The new C Hill flag is a step closer to unfurling. Volunteers now have a solution to a question raised by the U.S. Forest Service: Whether the 8,000-square-foot flag would act as a giant mirror blinding motorists and pilots.
Volunteers have been painting non-reflective, clear varnishes over the panels to dull their gloss.
After a series of tests, they have a first draft to take to the Forest Service, which owns the land where the flag will be.
"We're feeling very optimistic about it and we hope to meet with the Forest Service next week," said the C Hill Flag Foundation President Robin Williamson.
The new flag would replace a slightly smaller one which was destroyed in a December windstorm. It was installed after the Sept. 11, 2001, terrorist attacks.
The foundation has delayed ordering the 390 4-by-5-foot aluminum panels required for the new flag because the criteria given by the Forest Service have changed.
"It's an ever-evolving process," Williamson said. "The panels are going to be the major cost in the project -- over $20,000 -- so before we order them we want to make sure our answer to the Forest Service's concerns is one that's going to be acceptable to them."
In the meantime the flag team has encountered a new problem -- rock-hard soil.
When an honor crew from the Stewart Conservation Camp tried to dig into the ground to place anchors they found the ground almost impenetrable.
"These are guys that bench press 450 pounds and they couldn't do it," said Tod Jennings, chief operations officer for the project. "You get down about a foot and then you hit hardpan."
The foundation has opted to have a pneumatic rock drill and a 4,300-pound air compressor airlifted to the site. Jennings contacted the Nevada Air National Guard which used their twin-rotor Chinook helicopter to help with construction of the first C Hill Flag. Before the Guard can accept the mission, however, the foundation is required by law to offer the job to civilian operators.
Jennings said he called the commercial helicopter company El Aero Services, Inc.
"They said they can only lift 1,800 pounds. They told me there's no (civilian group) in the area that's going to be able to lift 4,300 pounds."
Jennings said he hopes the Guard will move the compressor free as part of their Innovative Readiness Training Program.
He said United Rentals has offered to rent the air-compressor at a deep discount.
The new flag will be held in the ground by two-foot deep anchor bolts that expand underground.
Well-casings will be secured to those with steel cable.

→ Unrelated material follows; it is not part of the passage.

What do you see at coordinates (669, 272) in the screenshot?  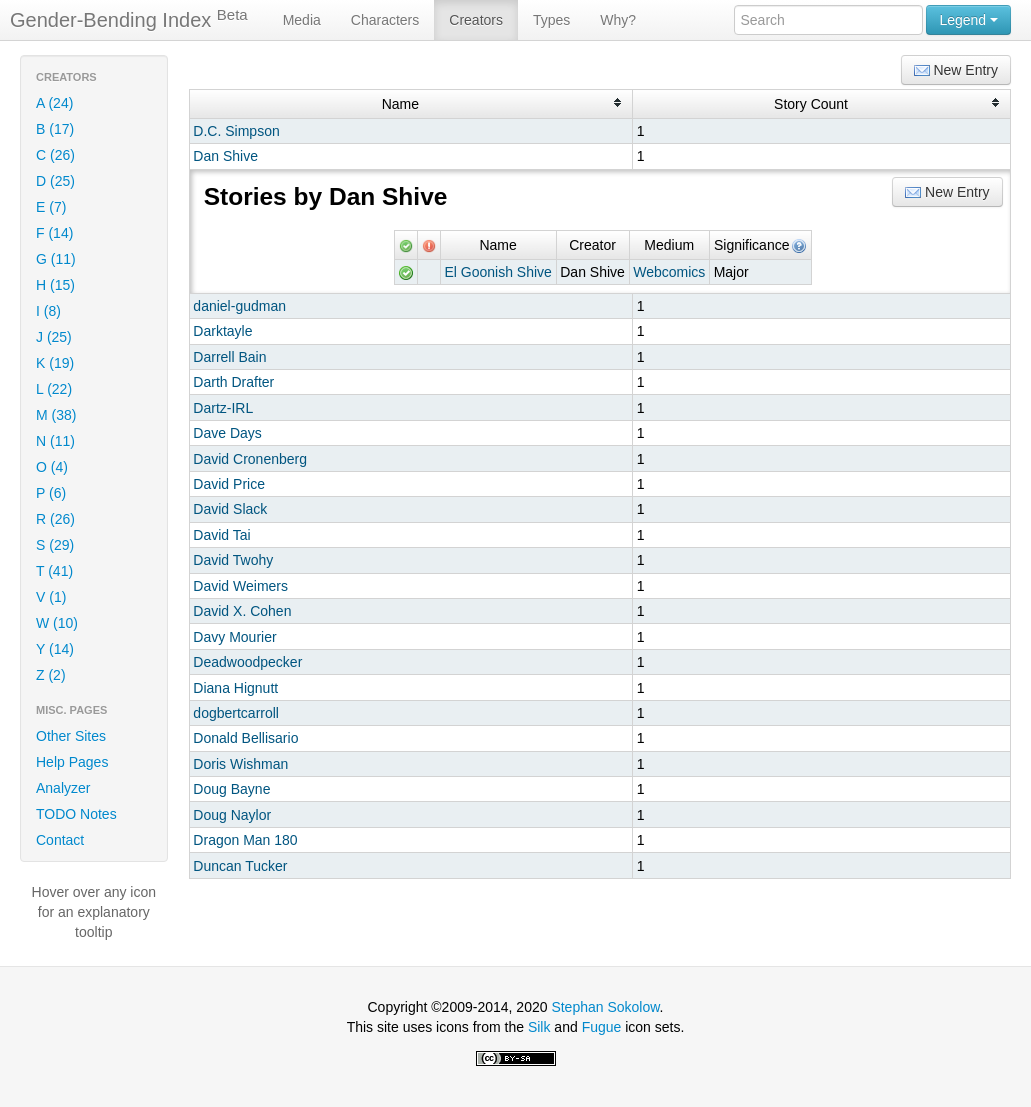 I see `Webcomics` at bounding box center [669, 272].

A steel frame will be welded to the well-casings and the colored-aluminum panels will be secured to the frame.
The flag foundation has collected most of their supplies for the flag.
It has the anchors, well-casings and steel cable but have yet to order the iron frame.
People shouldn't wonder why there's nothing going on up at the flag site lately, Jennings said.
"Don't get discouraged," he said. "It may not look like there's much going on up there, but believe me we're doing a lot behind the scenes."
The C Hill Flag Foundation will have a float in the Nevada Day Parade on Nov. 1. Organizers are still planning to have the new flag in place by Veterans Day.
"That's the goal," Jennings said. "It's really hard to make a commitment because of all the setbacks we're facing but that's the time we'd like to have it done by."
As work continues, Jennings urged people to stay away from the flag site.
"There's still rebar up there," he said. "If anyone goes up there they need to use extreme caution. It is dangerous up there. It is still a work site."